A mediano plazo (10 años) la solución al problema ambiental es sin duda un gran cambio en el sistema de movilidad: más transporte público y más movilidad no motorizada. A largo plazo (25 años) no tengo duda, la tecnología resolverá el problema, nos moveremos en autos eléctricos, conducidos autónomamente a través de algo parecido a las plataformas de transporte. El problema es que la contaminación es hoy un grave problema de salud y tenemos que tomar medidas específicas, de esas que no le gustan a nadie y que hacen impopular a cualquier Gobierno: verificación vehicular, restricciones de circulación e impuesto ambiental al uso del automóvil.

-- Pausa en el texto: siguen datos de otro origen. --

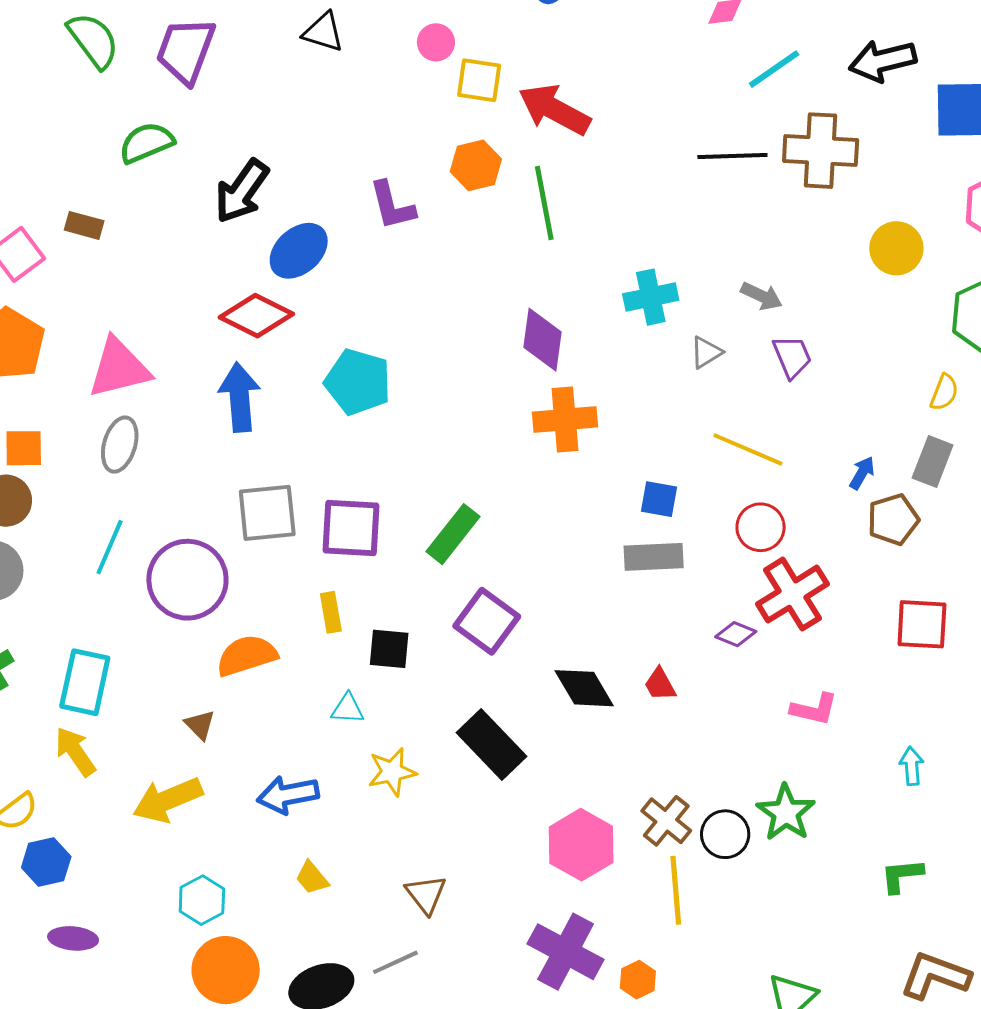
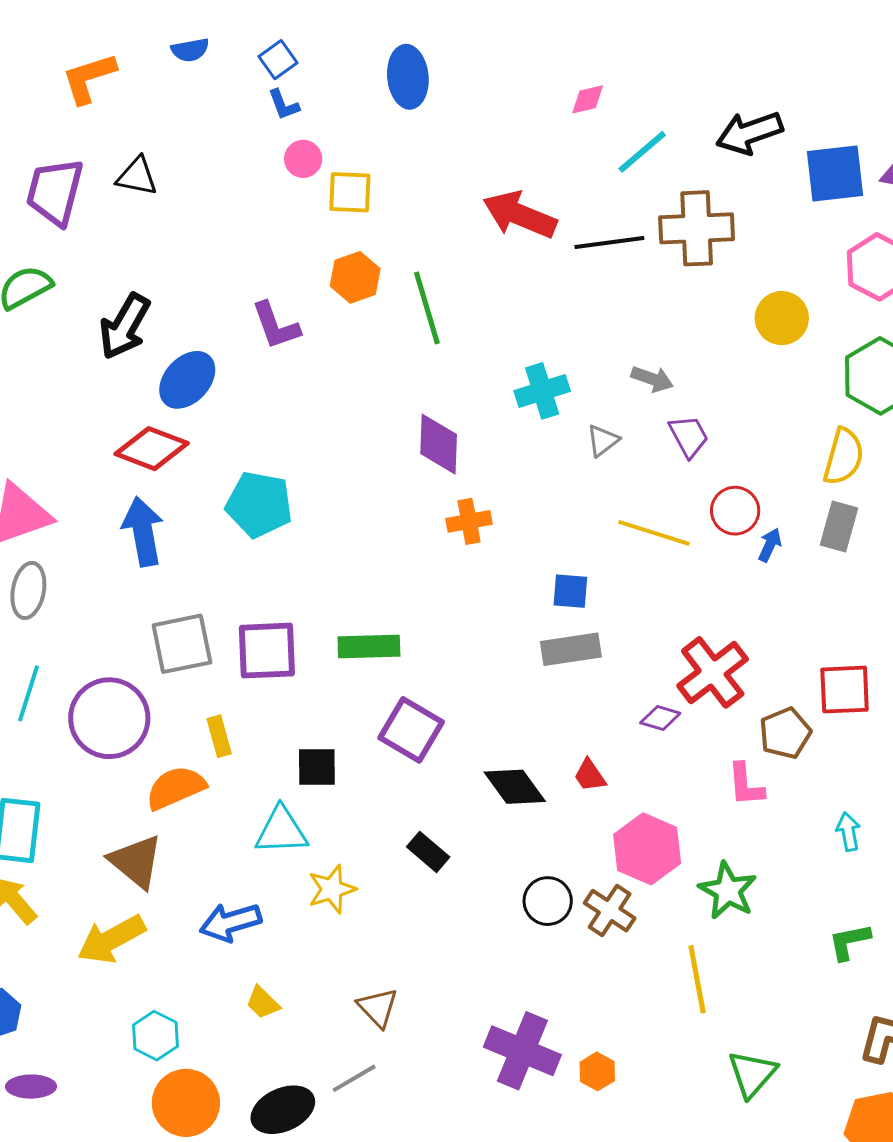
black triangle: (323, 32) -> (137, 176), moved
red arrow: (554, 110) -> (520, 215), moved
yellow semicircle: (944, 392) -> (844, 457), size x1.5
orange cross: (565, 420) -> (469, 521), size x0.7
brown pentagon: (893, 520) -> (785, 733), moved
red circle: (761, 527) -> (735, 511), moved
green rectangle: (453, 534) -> (369, 646), turned 56
yellow rectangle: (331, 612) -> (219, 736), moved
cyan triangle: (347, 709) -> (281, 831), size x1.6
pink L-shape: (814, 709) -> (746, 785), turned 78
brown triangle: (200, 725) -> (136, 861), size x1.8
black rectangle: (491, 744) -> (428, 852), size x0.6
black circle: (725, 834) -> (548, 901), moved
pink hexagon: (581, 845) -> (647, 849), moved
yellow line: (676, 890) -> (697, 979), moved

La política ambiental no se hace para ganar adeptos ni votos sino para ganar vida, pero sobre todo para generar equidad social

La verificación sería innecesaria si todos fuéramos responsables con las emisiones de nuestros autos, pero como no lo somos es indispensable establecer un mecanismo de verificación. Hay dos opciones: a través de talleres autorizados o de centros de control. En Jalisco ya los dos sistemas fracasaron por corrupción e ineficiencia. En términos de reducción de emisiones lo mejor son los verificentros, pero si no se hace bien el problema social terminará matando la buena voluntad, como sucedió ya en los ochenta.

Restringir la circulación, el famoso “hoy no circula” que se aplica en la Ciudad de México no tiene muy buena fama, pues terminó incrementando el número de automóviles. Pero hay otro tipo de opciones, como restringir tráfico pesado en horas pico, restringir horarios de reparto de mercancías en ciertas zonas, etcétera.

Lo más polémico, pero desde mi punto de vista necesario, es el impuesto al uso de vehículo antes llamado tenencia. Los usuarios de automóviles tenemos que hacernos cargo del daño que provocamos. Fue un error quitar la tenencia o al menos no suplirla por algo más justo y moderno; sería un error, como sucedió en la administración pasada, no hacerlo en aras de mantener la popularidad.

La política ambiental no se hace para ganar adeptos ni votos sino para ganar vida, pero sobre todo para generar equidad social, pues hoy por hoy quienes más tienen son los que más contaminan y los que menos quienes más la sufren.